Membaca Peta Pendidikan Sumbar (1); Ranah Minang Seolah Keluar dari Buku Sejarah

×

Membaca Peta Pendidikan Sumbar (1); Ranah Minang Seolah Keluar dari Buku Sejarah

Bagikan berita
Membaca Peta Pendidikan Sumbar (1); Ranah Minang Seolah Keluar dari Buku Sejarah
Membaca Peta Pendidikan Sumbar (1); Ranah Minang Seolah Keluar dari Buku Sejarah

Oleh Khairul Jasmi

Diam-diam, Ranah Minang seolah keluar dari buku sejarah, seperti senja pamit pada siang. Lantas, kemudian tenggelam sendiri dalam romantisme masa lalu. Segala sesuatu yang dulu akrab dalam masyarakat komunal, berangsur ikut pergi. Tapi, kemudian, tak ada upaya untuk menjemputnya kembali, yang ada, menyesali lalu mencemooh satu- sama lain.

Muncul pertanyaan besar, “mana lagi kehebatan Minangkabau dulu?” Tak ada upaya untuk menjawab. Tak ada upaya riset, kenapa masa lalu begitu indah dan sekarang tidak lagi. Kita hanya menyimpan nama-nama Bapak Bangsa asal Minang dalam memori dan kemudian mengisahkannya.

Dalam satu kesempatan saya di hadapan musyawarah Gebu Minang di Padang menyatakan, Minang bisa menciptakan kembali generasi hebat masa lampau di zaman sekarang, jika saja perguruan tinggi di Sumbar, menyeleksi tiga sampai lima orang saja mahasiswanya untuk digodok menjadi orang hebat. Jika tidak ada biaya, menurut saya, Gebu Minang, bisa membiayai.

Ada anak-anak dari Keluarga Berencana (KB) terbaik dari rumah tangga, ada anak-anak yang dari keluarga sederhana tapi sukses dalam pendidikan. Pemerintah, kita semua, membiarkannya saja dan menunggu anak sukses itu, menjadi dewasa dan tua tanpa memberi sentuhan.

Grendel

Dalam tulisan terpisah, di koran ini, saya membuat grendel pendidikan Minang zaman lampau. Saya sebutkan, ilmu boleh berbeda tapi mestilah pandai menulis, gemar membaca, pintar berpidato dan tenang dalam berbedat. Inilah antara lain, grendel kenapa orang Minang doeloe menjadi hebat.

Sebab lain jadi hebat tentu karena sekolah. Bisa sekolah disebabkan kemauan dia, orangtua dan lingkungan. Transportasi dengan kereta api lancar dari desa ke kota.

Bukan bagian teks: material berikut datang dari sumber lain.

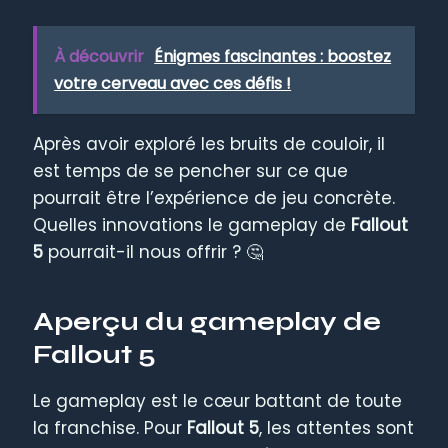
À découvrir
Énigmes fascinantes : boostez
votre cerveau avec ces défis !
Après avoir exploré les bruits de couloir, il
est temps de se pencher sur ce que
pourrait être l’expérience de jeu concrète.
Quelles innovations le gameplay de
Fallout
5
pourrait-il nous offrir ? 🤔
Aperçu du gameplay de
Fallout 5
Le gameplay est le cœur battant de toute
la franchise. Pour
Fallout 5
, les attentes sont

Juga jalan raya. Madrasah atau sekolah umum. Jalan kereta api, membantu sangat banyak dalam kelancaran anak Minang menuju sekolah di kota. Rel itu dibuat untuk keperluan batubara di Sawahlunto, tapi kemudian relnya bercabang-cabang guna membawa hasil bumi ke Emmahaven, atau Teluk Bayur. Lantas kemudian muncul kereta penumpang.

Apapun sekolahmu, waktu itu, semua membaca buku terbitan Belanda, Batavia, Mekkah dan bacaan puluhan majalah dan suratkabar. Mereka harus membaca kalau tidak, ketinggalan. Ini, karena isu-isu kemerdekaan, aliran-aliran pemikiran besar, berkembang; demokrasi, sosialisme dan komunisme. Gerakan Pan Islam, perdebatan amat sengit kaum tua dan muda, memaksa mereka harus membaca.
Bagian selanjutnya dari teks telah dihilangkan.